Em 22 de Dezembro de 1216, o Papa Honório III confirmou a comunidade de Domingos como a Primeira Ordem Regular: “uma comunidade canónica que vive de acordo com a regra de Santo Agostinho”. Naquela época, eram dezassete frades: oito franceses, oito espanhóis e um inglês.
Mais tarde, por volta de 1220, fundou a Terceira Ordem de Penitência, cujos membros eram leigos e leigas. Hoje não há distinção entre a primeira, a segunda e a terceira ordens, existindo apenas uma Família Dominicana, composta por frades, freiras, irmãs, leigos e fraternidades sacerdotais. No seu projecto religioso, Domingos atribuiu um significado radical à oração, à pobreza, à vida comum e ao estudo.

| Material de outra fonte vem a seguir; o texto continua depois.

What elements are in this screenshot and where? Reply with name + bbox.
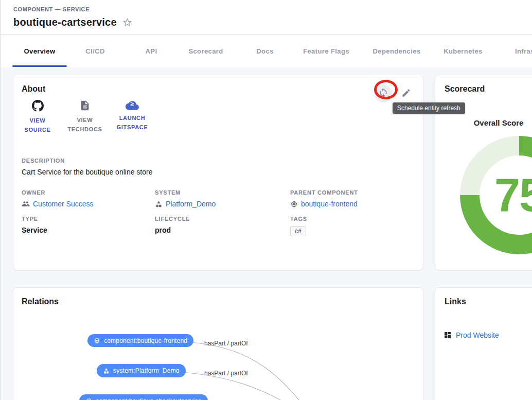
description-label: DESCRIPTION — [22, 158, 152, 164]
tab-api[interactable]: API — [146, 34, 157, 67]
launch-gitspace-button[interactable]: ≥ LAUNCH GITSPACE — [112, 100, 152, 134]
refresh-button[interactable] — [375, 85, 392, 102]
lifecycle-label: LIFECYCLE — [155, 216, 190, 222]
parent-component-link[interactable]: boutique-frontend — [290, 200, 358, 208]
techdocs-icon — [79, 100, 91, 113]
parent-component-label: PARENT COMPONENT — [290, 189, 358, 196]
relation-node-label: system:Platform_Demo — [113, 367, 180, 374]
tooltip: Schedule entity refresh — [393, 102, 465, 114]
dashboard-icon — [444, 331, 452, 339]
about-card: About VIEW SOURCE — [13, 75, 423, 270]
prod-website-label: Prod Website — [456, 331, 499, 339]
owner-link[interactable]: Customer Success — [22, 200, 93, 208]
component-chip-icon — [85, 397, 92, 400]
relation-node-label: component:boutique-frontend — [104, 337, 187, 344]
scorecard-card-title: Scorecard — [445, 84, 485, 94]
about-card-title: About — [22, 84, 45, 94]
component-chip-icon — [94, 337, 100, 344]
overall-score-label: Overall Score — [439, 118, 532, 127]
tab-overview[interactable]: Overview — [24, 34, 55, 67]
description-value: Cart Service for the boutique online sto… — [22, 168, 152, 176]
type-label: TYPE — [22, 216, 47, 222]
lifecycle-field: LIFECYCLE prod — [155, 216, 190, 234]
system-icon — [155, 200, 163, 208]
tab-bar: OverviewCI/CDAPIScorecardDocsFeature Fla… — [1, 34, 532, 67]
tab-infrastructure[interactable]: Infrastructure — [515, 34, 532, 67]
entity-page: COMPONENT — SERVICE boutique-cartservice… — [0, 0, 532, 400]
breadcrumb: COMPONENT — SERVICE — [13, 6, 90, 12]
system-link[interactable]: Platform_Demo — [155, 200, 216, 208]
links-card: Links Prod Website — [435, 287, 532, 400]
tab-kubernetes[interactable]: Kubernetes — [444, 34, 483, 67]
lifecycle-value: prod — [155, 226, 190, 234]
tags-field: TAGS c# — [290, 216, 307, 236]
group-icon — [22, 200, 30, 208]
tab-scorecard[interactable]: Scorecard — [188, 34, 223, 67]
tab-docs[interactable]: Docs — [256, 34, 273, 67]
tag-chip[interactable]: c# — [290, 226, 306, 236]
relations-card: Relations hasPart / partOf hasPart / par… — [13, 287, 423, 400]
edge-label: hasPart / partOf — [204, 340, 248, 347]
about-actions: VIEW SOURCE VIEW TECHDOCS ≥ LAUNCH GITSP… — [17, 100, 152, 134]
gitspace-cloud-icon: ≥ — [126, 100, 139, 111]
links-card-title: Links — [445, 297, 466, 306]
view-techdocs-label: VIEW TECHDOCS — [65, 116, 105, 134]
refresh-icon — [378, 88, 388, 100]
owner-field: OWNER Customer Success — [22, 189, 93, 208]
edit-button[interactable] — [397, 85, 415, 102]
view-techdocs-button[interactable]: VIEW TECHDOCS — [65, 100, 105, 134]
relation-node-boutique-frontend[interactable]: component:boutique-frontend — [87, 334, 193, 347]
prod-website-link[interactable]: Prod Website — [444, 331, 499, 339]
tab-ci-cd[interactable]: CI/CD — [85, 34, 104, 67]
type-value: Service — [22, 226, 47, 234]
tab-dependencies[interactable]: Dependencies — [373, 34, 421, 67]
score-gauge: 75 — [460, 136, 532, 254]
score-value: 75 — [494, 169, 532, 222]
relation-node-platform-demo[interactable]: system:Platform_Demo — [97, 364, 186, 377]
type-field: TYPE Service — [22, 216, 47, 234]
owner-label: OWNER — [22, 189, 93, 196]
page-title: boutique-cartservice — [13, 16, 117, 28]
component-chip-icon — [290, 200, 298, 208]
parent-component-field: PARENT COMPONENT boutique-frontend — [290, 189, 358, 208]
github-icon — [32, 100, 44, 114]
system-label: SYSTEM — [155, 189, 216, 196]
description-field: DESCRIPTION Cart Service for the boutiqu… — [22, 158, 152, 176]
parent-component-value: boutique-frontend — [301, 200, 358, 208]
relation-node-label: component:boutique-checkoutservice — [96, 397, 202, 400]
launch-gitspace-label: LAUNCH GITSPACE — [112, 114, 152, 132]
system-value: Platform_Demo — [166, 200, 216, 208]
tab-feature-flags[interactable]: Feature Flags — [303, 34, 349, 67]
view-source-button[interactable]: VIEW SOURCE — [17, 100, 58, 134]
owner-value: Customer Success — [33, 200, 93, 208]
tags-label: TAGS — [290, 216, 307, 222]
relation-node-boutique-checkoutservice[interactable]: component:boutique-checkoutservice — [79, 394, 208, 400]
pencil-icon — [401, 88, 411, 100]
edge-label: hasPart / partOf — [204, 370, 248, 377]
favorite-star-icon[interactable] — [122, 17, 133, 28]
page-header: COMPONENT — SERVICE boutique-cartservice — [1, 0, 532, 34]
system-icon — [103, 368, 110, 374]
view-source-label: VIEW SOURCE — [17, 116, 58, 134]
system-field: SYSTEM Platform_Demo — [155, 189, 216, 208]
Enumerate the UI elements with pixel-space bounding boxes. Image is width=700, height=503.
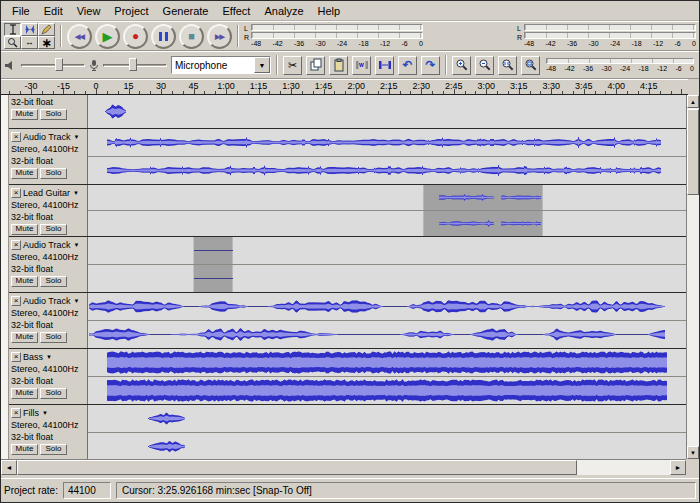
track-name-dropdown[interactable]: Audio Track▼ (23, 240, 79, 250)
solo-button[interactable]: Solo (40, 444, 67, 455)
draw-tool-button[interactable] (38, 23, 55, 36)
track-name-dropdown[interactable]: Bass▼ (23, 352, 52, 362)
track-waveform-area[interactable] (88, 293, 686, 348)
cut-button[interactable]: ✂ (283, 56, 302, 75)
slider-thumb[interactable] (129, 58, 137, 71)
copy-button[interactable] (306, 56, 325, 75)
track-close-button[interactable]: × (11, 240, 21, 250)
zoom-in-button[interactable] (452, 56, 471, 75)
paste-button[interactable] (329, 56, 348, 75)
menu-effect[interactable]: Effect (215, 2, 257, 20)
track-waveform-area[interactable] (88, 185, 686, 236)
project-rate-value[interactable]: 44100 (63, 482, 111, 499)
track-waveform-area[interactable] (88, 95, 686, 128)
waveform-canvas[interactable] (88, 265, 686, 292)
skip-to-start-button[interactable]: ◀◀ (67, 24, 92, 49)
silence-button[interactable] (375, 56, 394, 75)
horizontal-scrollbar[interactable]: ◄ ► (1, 459, 686, 475)
vertical-scroll-track[interactable] (687, 108, 699, 446)
track-name-dropdown[interactable]: Fills▼ (23, 408, 48, 418)
waveform-canvas[interactable] (88, 405, 686, 432)
waveform-canvas[interactable] (88, 95, 686, 128)
record-button[interactable]: ● (123, 24, 148, 49)
skip-to-end-button[interactable]: ▶▶ (207, 24, 232, 49)
mute-button[interactable]: Mute (11, 388, 38, 399)
menu-analyze[interactable]: Analyze (257, 2, 310, 20)
track-waveform-area[interactable] (88, 129, 686, 184)
track-close-button[interactable]: × (11, 352, 21, 362)
track-name-dropdown[interactable]: Lead Guitar▼ (23, 188, 79, 198)
zoom-out-button[interactable] (475, 56, 494, 75)
menu-project[interactable]: Project (107, 2, 155, 20)
fit-project-button[interactable] (521, 56, 540, 75)
selection-tool-button[interactable] (4, 23, 21, 36)
menu-generate[interactable]: Generate (156, 2, 216, 20)
waveform-canvas[interactable] (88, 211, 686, 236)
ruler-tick (107, 91, 108, 94)
horizontal-scroll-thumb[interactable] (17, 460, 577, 475)
scroll-up-button[interactable]: ▲ (687, 95, 699, 108)
fit-selection-button[interactable] (498, 56, 517, 75)
track-close-button[interactable]: × (11, 132, 21, 142)
combo-dropdown-button[interactable]: ▼ (254, 57, 270, 73)
mute-button[interactable]: Mute (11, 276, 38, 287)
slider-thumb[interactable] (55, 58, 63, 71)
solo-button[interactable]: Solo (40, 109, 67, 120)
solo-button[interactable]: Solo (40, 388, 67, 399)
scroll-down-button[interactable]: ▼ (687, 446, 699, 459)
meter-scale-ticks (546, 58, 694, 64)
timeshift-tool-button[interactable]: ↔ (21, 36, 38, 49)
track-name-dropdown[interactable]: Audio Track▼ (23, 296, 79, 306)
timeline-ruler[interactable]: -30-1501530451:001:151:301:452:002:152:3… (1, 79, 688, 95)
ruler-tick (410, 91, 411, 94)
waveform-canvas[interactable] (88, 349, 686, 376)
menu-file[interactable]: File (5, 2, 37, 20)
zoom-tool-button[interactable] (4, 36, 21, 49)
track-name-dropdown[interactable]: Audio Track▼ (23, 132, 79, 142)
mute-button[interactable]: Mute (11, 332, 38, 343)
waveform-canvas[interactable] (88, 129, 686, 156)
mute-button[interactable]: Mute (11, 224, 38, 235)
track-waveform-area[interactable] (88, 349, 686, 404)
menu-edit[interactable]: Edit (37, 2, 70, 20)
track-waveform-area[interactable] (88, 237, 686, 292)
track-close-button[interactable]: × (11, 188, 21, 198)
solo-button[interactable]: Solo (40, 168, 67, 179)
mute-button[interactable]: Mute (11, 168, 38, 179)
redo-button[interactable]: ↷ (421, 56, 440, 75)
waveform-canvas[interactable] (88, 293, 686, 320)
track-waveform-area[interactable] (88, 405, 686, 459)
undo-button[interactable]: ↶ (398, 56, 417, 75)
menu-help[interactable]: Help (311, 2, 348, 20)
waveform-canvas[interactable] (88, 185, 686, 210)
solo-button[interactable]: Solo (40, 276, 67, 287)
track-close-button[interactable]: × (11, 408, 21, 418)
vertical-scrollbar[interactable]: ▲ ▼ (686, 95, 699, 459)
mute-button[interactable]: Mute (11, 444, 38, 455)
trim-button[interactable] (352, 56, 371, 75)
multi-tool-button[interactable]: ∗ (38, 36, 55, 49)
solo-button[interactable]: Solo (40, 224, 67, 235)
play-button[interactable]: ▶ (95, 24, 120, 49)
track-name: Audio Track (23, 132, 71, 142)
track-close-button[interactable]: × (11, 296, 21, 306)
output-volume-slider[interactable] (21, 57, 85, 73)
track-buttons-row: MuteSolo (10, 108, 86, 120)
pause-button[interactable] (151, 24, 176, 49)
scroll-left-button[interactable]: ◄ (1, 460, 17, 475)
waveform-canvas[interactable] (88, 433, 686, 459)
menu-view[interactable]: View (70, 2, 108, 20)
waveform-canvas[interactable] (88, 237, 686, 264)
waveform-canvas[interactable] (88, 321, 686, 348)
horizontal-scroll-track[interactable] (577, 460, 670, 475)
stop-button[interactable]: ■ (179, 24, 204, 49)
waveform-canvas[interactable] (88, 157, 686, 184)
envelope-tool-button[interactable] (21, 23, 38, 36)
scroll-right-button[interactable]: ► (670, 460, 686, 475)
solo-button[interactable]: Solo (40, 332, 67, 343)
mute-button[interactable]: Mute (11, 109, 38, 120)
input-source-select[interactable]: Microphone ▼ (171, 56, 271, 74)
input-volume-slider[interactable] (103, 57, 167, 73)
waveform-canvas[interactable] (88, 377, 686, 404)
vertical-scroll-thumb[interactable] (687, 109, 699, 195)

Estes elementos essenciais haveriam de ser ordenados com o objectivo de pregar a Palavra – a Verdade (Veritas) – para salvação das almas. Com os seus companheiros, Domingos quis voltar às raízes da Fé, ao Evangelho, e seguir e imitar Cristo, tanto quanto possível. Era “vir evangelicus et totus apostolicus”: um homem apostólico, que procurava viver como os Apóstolos de Cristo, tendo-se comprometido a anunciar o Evangelho.
São Tomás de Aquino capturou a essência da Ordem dos Pregadores no conhecido lema dominicano: “Contemplare et Contemplata Aliis Tradere” – contemplar e dar aos outros o que foi contemplado.
Em 1217, Domingos estava em Roma. Certa noite teve uma visão: os apóstolos Pedro e Paulo apareceram-lhe. Pedro deu-lhe uma bengala (símbolo de autoridade e itinerância); e Paulo, as suas Epístolas. Ambos dizem a Domingos: «Ide e pregai, porque esse é o ministério para o qual fostes chamado». São Domingos foi, acima de tudo, um pregador: “nunca pede recompensa, ele apenas fala sobre o Senhor”.
As testemunhas da sua canonização garantem que foi “Paciente, gentil, compassivo, sóbrio, amoroso, humilde e casto, e sempre foi virgem”; “Nunca conheci ninguém que se compare a ele em santidade de vida”; “Ele raramente falava, excepto com Deus ou sobre Deus em oração, e encorajava os irmãos a fazerem o mesmo”. Domingos afirmou que a noite é para Deus e o dia para o próximo, porque Deus fez a noite para acção de graças e o dia para misericórdia. Enquanto orava durante a noite, muitas vezes Domingos chorava pelos pecadores. Sempre teve uma atitude humilde e alegre. Deus Pai disse a Santa Catarina: «A religião do seu Padre Domingos é alegre e leve». Domingos também era um grande devoto de Maria, Mãe de Jesus e nossa Mãe. Na realidade, colocou o seu apostolado sob a sua protecção constante. Diz-se que uma vez estava a orar enquanto caminhava pelos bosques de Toulouse, em França. Para ele o ministério da pregação revelava-se difícil e os resultados escassos. A Tradição refere que Nossa Senhora apareceu-lhe, tendo-lhe encomendado a saudação do Anjo: “Quando Deus quis renovar a face da terra, Ele começou por renovar o orvalho fertilizante da Saudação Angélica”. Domingos contribuiu, assim, em grande medida, para a fundação e devoção ao Rosário de Maria.
Os Irmãos em Bolonha estavam tristes e a chorar pois Domingos padecia (6 de Agosto de 1221). Este disse-lhes: «Serei mais útil para vós e mais frutífero depois da minha morte do que fui em vida».
Miguel de Unamuno sublinha que Cristo não escreveu qualquer livro ou artigo, mas deu-nos o melhor dos livros: palavras vivas. Também São Domingos não escreveu qualquer livro, mas fundou uma palavra viva: os Dominicanos.